One of the reasons for soaking driftwood is to get rid of some of the crap in it that discolors the water. A microwave might help prep driftwood in some ways but not all.


----------



## Black-Phoenix (Oct 21, 2003)

I was thinking that it may be nuked so it kills the bacteria and garbage that could be hitchhikeing on the wood......yeah I dobt it will help it sink...if any thing it will float better haveing been dryed out.


----------



## anstey (Oct 9, 2003)

Black-Phoenix said:


> I was thinking that it may be nuked so it kills the bacteria and garbage that could be hitchhikeing on the wood......yeah I dobt it will help it sink...if any thing it will float better haveing been dryed out.

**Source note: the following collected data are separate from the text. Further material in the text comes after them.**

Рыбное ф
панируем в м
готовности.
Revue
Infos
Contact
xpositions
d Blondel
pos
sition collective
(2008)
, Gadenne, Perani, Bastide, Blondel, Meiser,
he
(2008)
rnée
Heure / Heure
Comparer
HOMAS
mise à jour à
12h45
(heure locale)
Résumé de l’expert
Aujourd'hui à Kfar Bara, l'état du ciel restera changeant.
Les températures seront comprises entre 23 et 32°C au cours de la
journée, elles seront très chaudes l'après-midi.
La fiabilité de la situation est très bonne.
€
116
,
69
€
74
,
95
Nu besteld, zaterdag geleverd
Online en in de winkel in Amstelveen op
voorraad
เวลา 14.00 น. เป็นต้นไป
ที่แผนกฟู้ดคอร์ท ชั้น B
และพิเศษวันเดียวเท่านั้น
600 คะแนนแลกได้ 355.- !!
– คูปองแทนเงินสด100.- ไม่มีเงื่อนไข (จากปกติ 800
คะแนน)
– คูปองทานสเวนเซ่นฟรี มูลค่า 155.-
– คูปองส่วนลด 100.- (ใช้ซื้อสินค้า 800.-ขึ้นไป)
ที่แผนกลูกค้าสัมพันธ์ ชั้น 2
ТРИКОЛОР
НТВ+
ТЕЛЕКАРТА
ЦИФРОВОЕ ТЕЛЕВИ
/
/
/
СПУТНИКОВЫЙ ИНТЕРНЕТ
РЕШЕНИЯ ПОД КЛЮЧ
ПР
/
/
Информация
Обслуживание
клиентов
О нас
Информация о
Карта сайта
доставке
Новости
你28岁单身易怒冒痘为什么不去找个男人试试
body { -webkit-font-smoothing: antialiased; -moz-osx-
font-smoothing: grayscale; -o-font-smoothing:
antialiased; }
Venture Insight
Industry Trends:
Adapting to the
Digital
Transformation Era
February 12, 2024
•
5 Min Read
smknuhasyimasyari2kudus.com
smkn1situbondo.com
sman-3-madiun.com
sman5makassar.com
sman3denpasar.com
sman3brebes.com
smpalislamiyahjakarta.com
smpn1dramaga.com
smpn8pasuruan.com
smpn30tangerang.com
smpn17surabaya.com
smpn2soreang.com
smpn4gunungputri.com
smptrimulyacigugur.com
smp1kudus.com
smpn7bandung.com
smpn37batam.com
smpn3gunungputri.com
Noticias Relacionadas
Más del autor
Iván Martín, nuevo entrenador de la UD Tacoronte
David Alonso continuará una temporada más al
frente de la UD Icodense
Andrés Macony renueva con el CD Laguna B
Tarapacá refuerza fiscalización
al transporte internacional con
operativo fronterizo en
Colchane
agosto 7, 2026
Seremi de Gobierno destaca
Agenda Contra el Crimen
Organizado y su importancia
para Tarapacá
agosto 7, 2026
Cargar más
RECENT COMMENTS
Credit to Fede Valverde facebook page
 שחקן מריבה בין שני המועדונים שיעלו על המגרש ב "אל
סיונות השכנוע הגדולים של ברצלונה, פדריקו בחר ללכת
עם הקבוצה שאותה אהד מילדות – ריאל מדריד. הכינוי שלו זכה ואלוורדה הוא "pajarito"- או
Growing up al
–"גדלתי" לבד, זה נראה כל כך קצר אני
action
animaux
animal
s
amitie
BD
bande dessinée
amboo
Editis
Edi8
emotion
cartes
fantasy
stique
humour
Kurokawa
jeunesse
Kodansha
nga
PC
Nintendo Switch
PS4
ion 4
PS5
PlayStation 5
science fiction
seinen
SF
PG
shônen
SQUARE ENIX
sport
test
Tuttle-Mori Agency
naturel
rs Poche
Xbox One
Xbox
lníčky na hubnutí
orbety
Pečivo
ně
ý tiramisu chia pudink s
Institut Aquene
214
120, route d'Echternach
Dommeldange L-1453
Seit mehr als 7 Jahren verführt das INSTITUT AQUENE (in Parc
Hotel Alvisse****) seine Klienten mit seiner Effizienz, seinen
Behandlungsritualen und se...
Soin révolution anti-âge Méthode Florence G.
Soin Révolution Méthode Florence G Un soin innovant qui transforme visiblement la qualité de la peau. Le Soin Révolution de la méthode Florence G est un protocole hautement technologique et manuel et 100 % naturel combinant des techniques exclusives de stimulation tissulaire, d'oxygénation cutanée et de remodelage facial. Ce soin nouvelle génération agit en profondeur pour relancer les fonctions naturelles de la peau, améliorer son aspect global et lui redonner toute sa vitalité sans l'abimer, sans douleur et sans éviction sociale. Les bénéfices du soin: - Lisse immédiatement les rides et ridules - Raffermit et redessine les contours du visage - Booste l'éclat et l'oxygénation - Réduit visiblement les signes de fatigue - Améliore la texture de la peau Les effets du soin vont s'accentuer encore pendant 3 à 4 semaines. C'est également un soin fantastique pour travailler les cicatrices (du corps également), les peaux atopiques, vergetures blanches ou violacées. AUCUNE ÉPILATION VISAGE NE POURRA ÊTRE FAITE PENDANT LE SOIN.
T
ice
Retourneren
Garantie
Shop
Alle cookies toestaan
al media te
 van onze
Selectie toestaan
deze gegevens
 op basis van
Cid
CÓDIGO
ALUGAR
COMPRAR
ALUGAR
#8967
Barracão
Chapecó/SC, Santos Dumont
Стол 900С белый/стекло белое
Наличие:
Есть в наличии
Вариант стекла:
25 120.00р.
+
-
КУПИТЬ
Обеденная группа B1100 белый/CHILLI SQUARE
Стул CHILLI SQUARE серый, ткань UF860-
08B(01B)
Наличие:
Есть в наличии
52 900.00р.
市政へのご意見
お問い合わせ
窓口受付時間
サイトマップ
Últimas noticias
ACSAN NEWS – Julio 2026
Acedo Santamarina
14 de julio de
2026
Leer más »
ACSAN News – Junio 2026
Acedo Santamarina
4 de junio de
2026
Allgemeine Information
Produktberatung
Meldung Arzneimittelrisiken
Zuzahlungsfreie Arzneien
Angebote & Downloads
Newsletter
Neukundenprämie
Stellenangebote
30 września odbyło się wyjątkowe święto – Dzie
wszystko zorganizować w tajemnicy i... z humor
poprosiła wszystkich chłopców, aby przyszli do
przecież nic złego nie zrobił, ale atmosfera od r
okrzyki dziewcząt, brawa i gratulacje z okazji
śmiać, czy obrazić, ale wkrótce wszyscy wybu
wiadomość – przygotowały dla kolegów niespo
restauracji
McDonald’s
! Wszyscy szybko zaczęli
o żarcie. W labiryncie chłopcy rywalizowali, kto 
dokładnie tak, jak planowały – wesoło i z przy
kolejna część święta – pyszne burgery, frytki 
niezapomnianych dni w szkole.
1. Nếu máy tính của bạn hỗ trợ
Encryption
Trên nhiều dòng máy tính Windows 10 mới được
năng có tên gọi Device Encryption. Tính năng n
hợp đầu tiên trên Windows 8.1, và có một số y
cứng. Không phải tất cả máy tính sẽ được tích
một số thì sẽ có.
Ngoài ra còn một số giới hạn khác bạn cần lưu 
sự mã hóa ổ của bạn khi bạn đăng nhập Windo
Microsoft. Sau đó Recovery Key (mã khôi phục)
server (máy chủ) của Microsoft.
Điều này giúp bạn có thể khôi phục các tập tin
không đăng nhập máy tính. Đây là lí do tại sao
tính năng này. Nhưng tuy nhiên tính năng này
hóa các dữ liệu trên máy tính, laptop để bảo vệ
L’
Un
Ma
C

Thats why I did it to get rid of the crap that may be hitching a ride on the wood..
Ryan


----------



## EMJAY (Feb 27, 2003)

so more than one person has heard about this?

i sill think it's weird.

what exactly does curing driftwood do?


----------



## anstey (Oct 9, 2003)

I'm not sure if curing the driftwood is the correct term or not but what I am talking about is getting rid of all the harmful things in the wood by heating it up... When I done it liquid started to ooze out of the wood and it sizzled alot.. I guess its the same as boiling it only when you microwave it it dosn't make it sink.. I'm not sure.. I done it and I put the wood in my tank and my fish are still fine and that was about a month ago..
Ryan


----------



## EMJAY (Feb 27, 2003)

what about store bought driftwood? your not talkin about that are you?


----------



## anstey (Oct 9, 2003)

No No I'm talking about driftwood that you find yourself. sorry about not clearifying(sp) that...
Ryan


----------



## str8up (Sep 20, 2003)

I put our cutting boards that we cut meat and chicken on in the microwave...always have.... just to make sure it kills everything... for 45 seconds...does the trick on a 12x 12


----------



## evermore (Oct 7, 2003)

try boiling it kill two birds with one stone


----------



## Atlanta Braves Baby! (Mar 12, 2003)

sh*t throw it in your oven at 450 degress!


----------



## Void (Aug 24, 2003)

if it works ill take the driftwood im gettin to work and throw it in our deli microwave heh


----------



## JeFFLo (Aug 29, 2003)

throw it in the oven. you can fit them big ass pieces in the oven! and it gets hotter than the microwave.


----------



## akio525 (Sep 4, 2003)

If you only microwave or roast the driftwood youre going to end up with piss yellow water .


----------



## JeFFLo (Aug 29, 2003)

i put two pieces of driftwood in the oven for 10 mins i set the temp at 400 F didnt work =(


----------



## JeFFLo (Aug 29, 2003)

all it did was dry up the wood. i think it would work if you set the wood in a pan with water in it


----------



## anstey (Oct 9, 2003)

How did you know if it didn't work??? It's not suppose to make the wood sink its just suppose to kill all the bacteria and stuff that may be present on the wood from being outside and in all the eliments..
Ryan


----------



## JeFFLo (Aug 29, 2003)

thought it was suppose to make the wood sink. nm then


----------



## boxer (Sep 11, 2003)

lol jefflo, i'm suprised you didn't catch your house on fire


----------



## Atlanta Braves Baby! (Mar 12, 2003)

cool someone tried my oven idea! I bet it killed the bacteria though.


----------



## str8up (Sep 20, 2003)

If you want it to sink...you'll have to do a little more work bud...
I think we misunderstood your question...Appologies..
Heating it up in the stove...or nuking it in the mic will only kill the bacteria..
If you want it to sink...youll have to get a flat plate made of rock... drill a hole in it and screw it to the bottom of your wood...
I know of no other way to make floating wood sink....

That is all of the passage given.